実を言えば、ジレ・ジョーヌ(黄色いベスト)運動の脅威を前に、1月からマクロンが始めた地方住民・市町村長など、合わせると数万、数十万人の地元民の前でマクロンが孤軍奮闘して回った討論会の種が今、その成果が芽を出し実を結び、村長・市長たちは大統領との具体的な対話、意見交換を通してマクロンの具体的な政治姿勢が伝わったからなのだろう。
金持ちの大統領と見なされてきたマクロン大統領に欠けていた保守派の地方政治家たちがLREMになびいてきているのだ。しかし右でも左でもない政党として2年半前、大統領になる前にマクロンが創立した共和国前進に保守派が多く加われば、党内での中道左派との均衡が崩れるのではないかという危惧がなくもない。

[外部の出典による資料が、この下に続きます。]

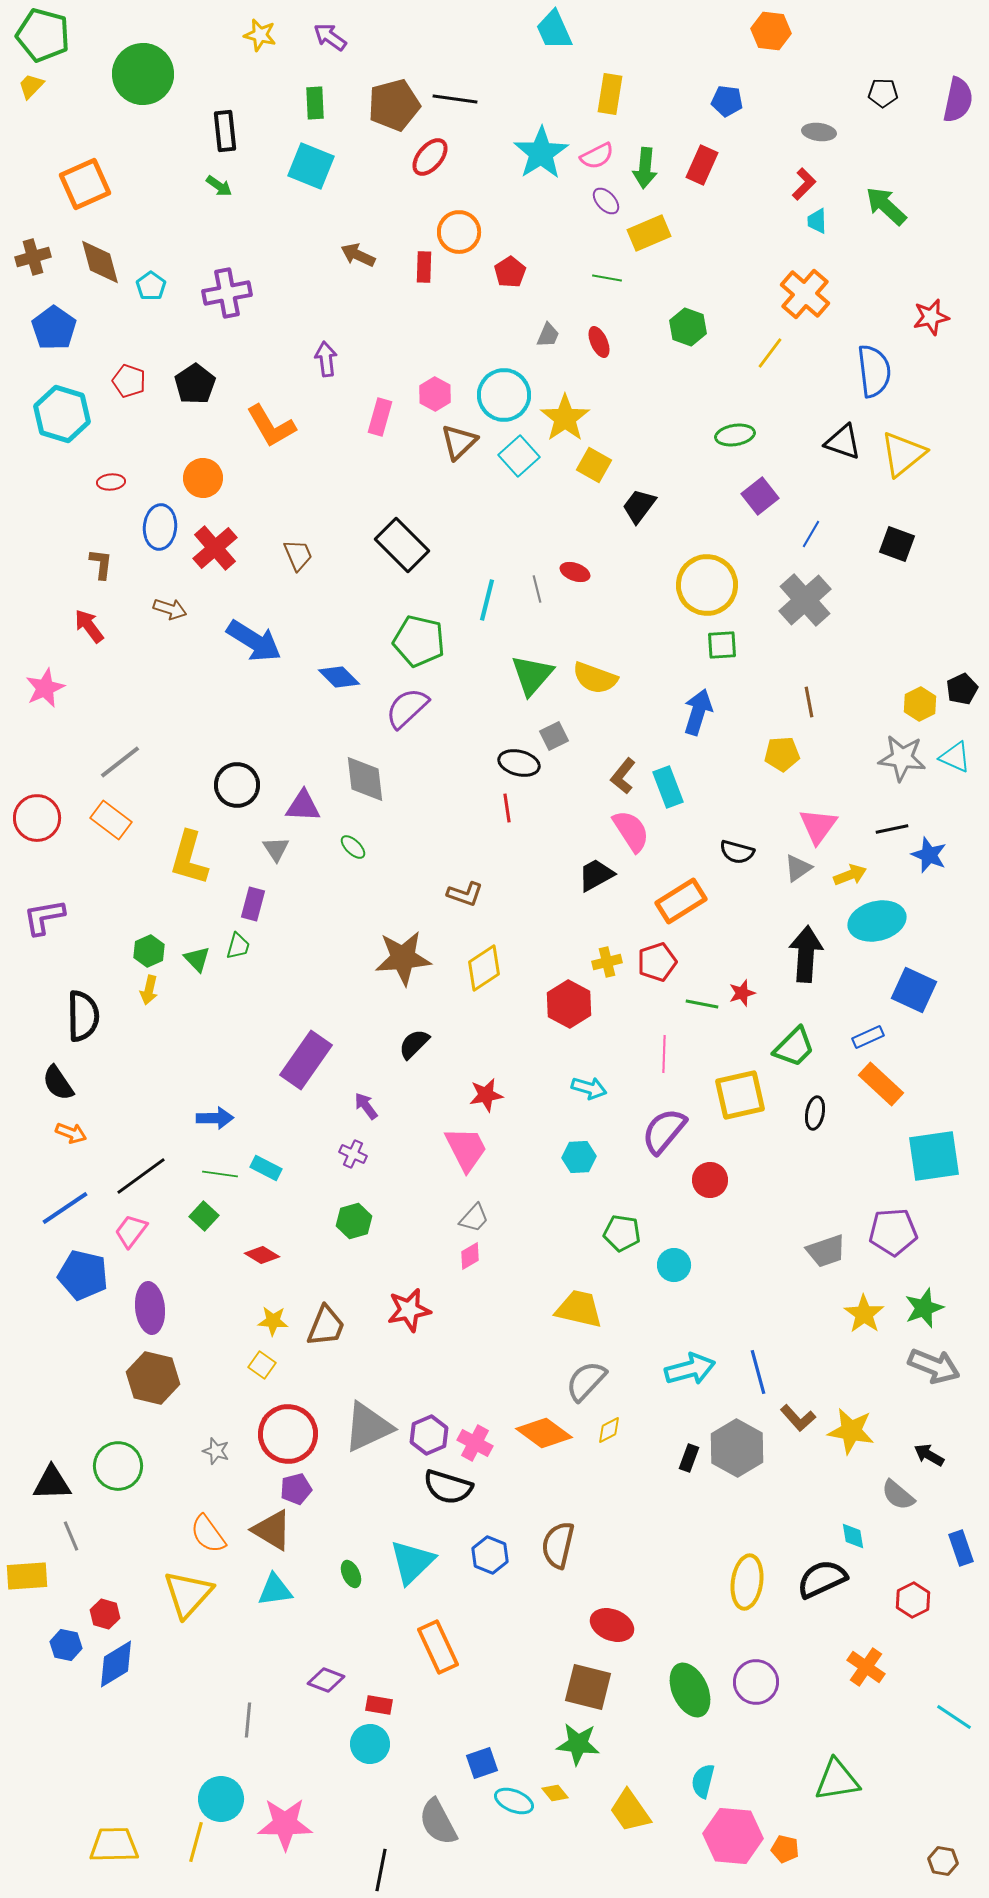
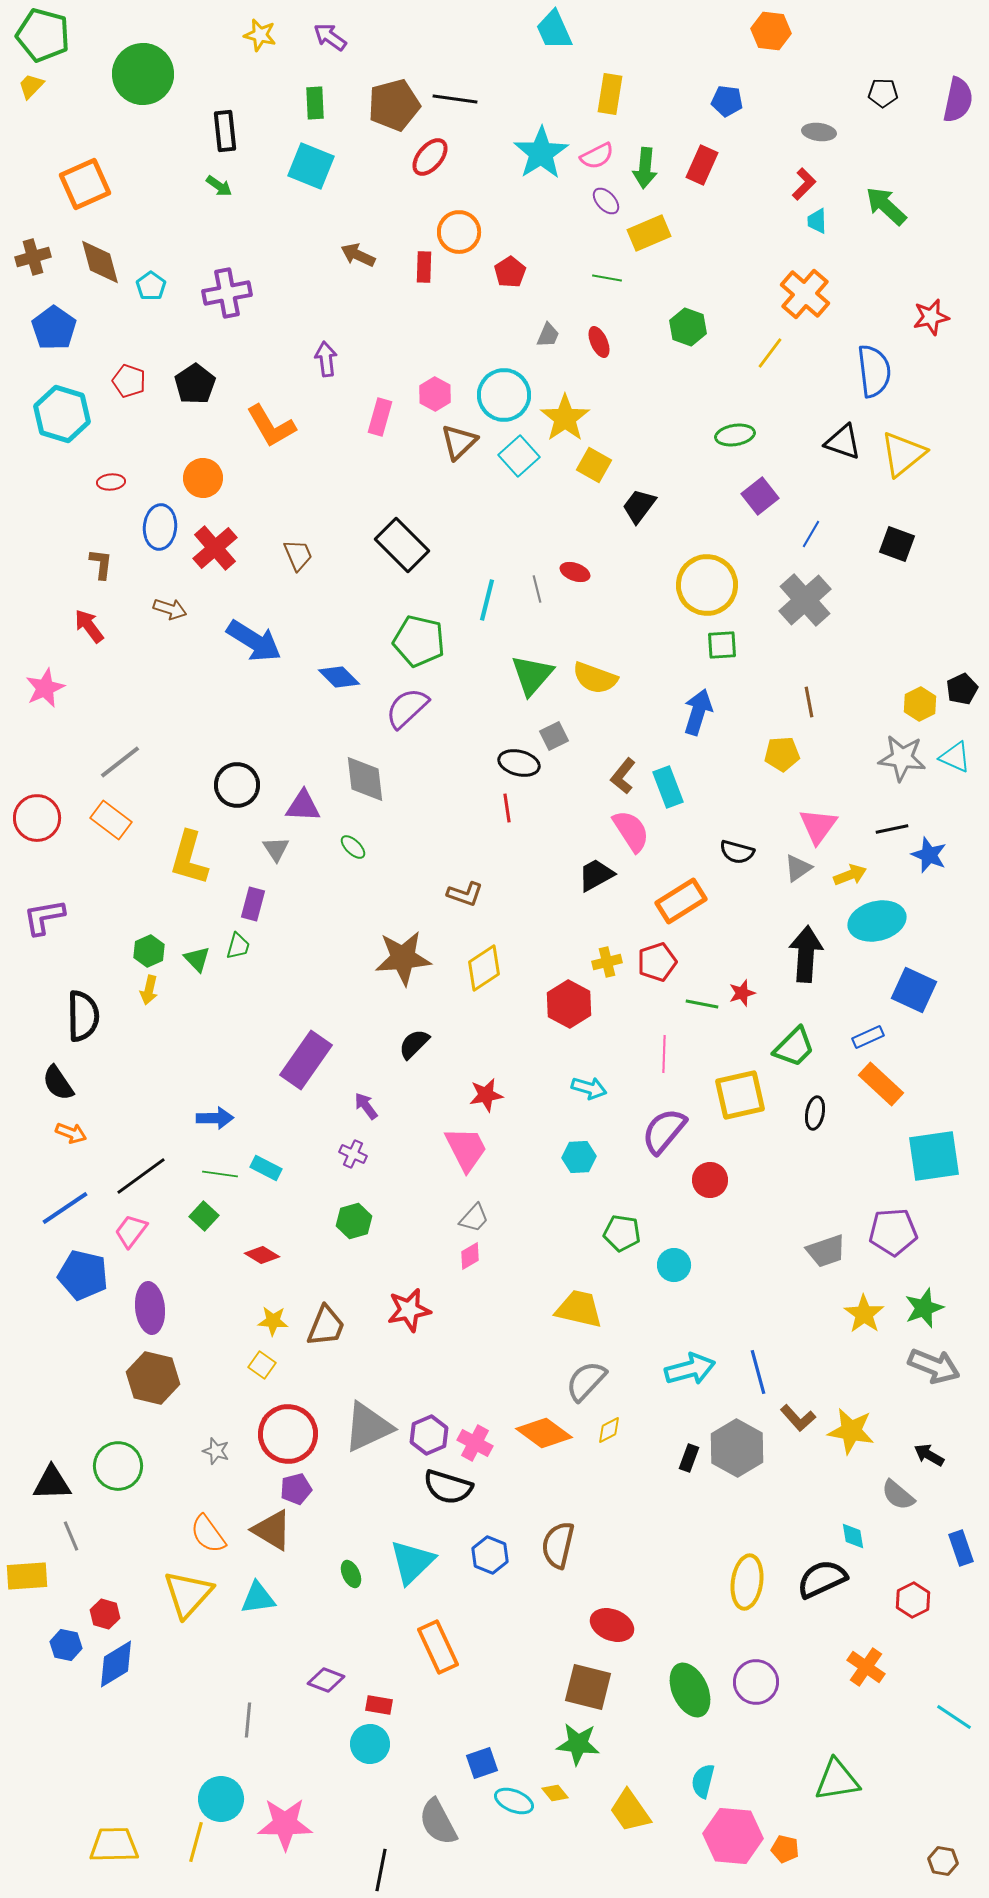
cyan triangle at (275, 1590): moved 17 px left, 8 px down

社会党も共和党も、共産党も極左「屈しないフランス」もマイナーな政党に弱体化し、ルペンの国民連合とマクロンの共和国前進の2大政党が残り、ゆくゆくはアメリカの民主党と共和党の2党体制に近づいていくようで、市民は次期大統領選でマクロンかルペンか、主に中道左派からなるリベラル派マクロンか、移民・EU反対を唱える仏版トランプ、ルペンかの選択を迫られるようになのかもしれない。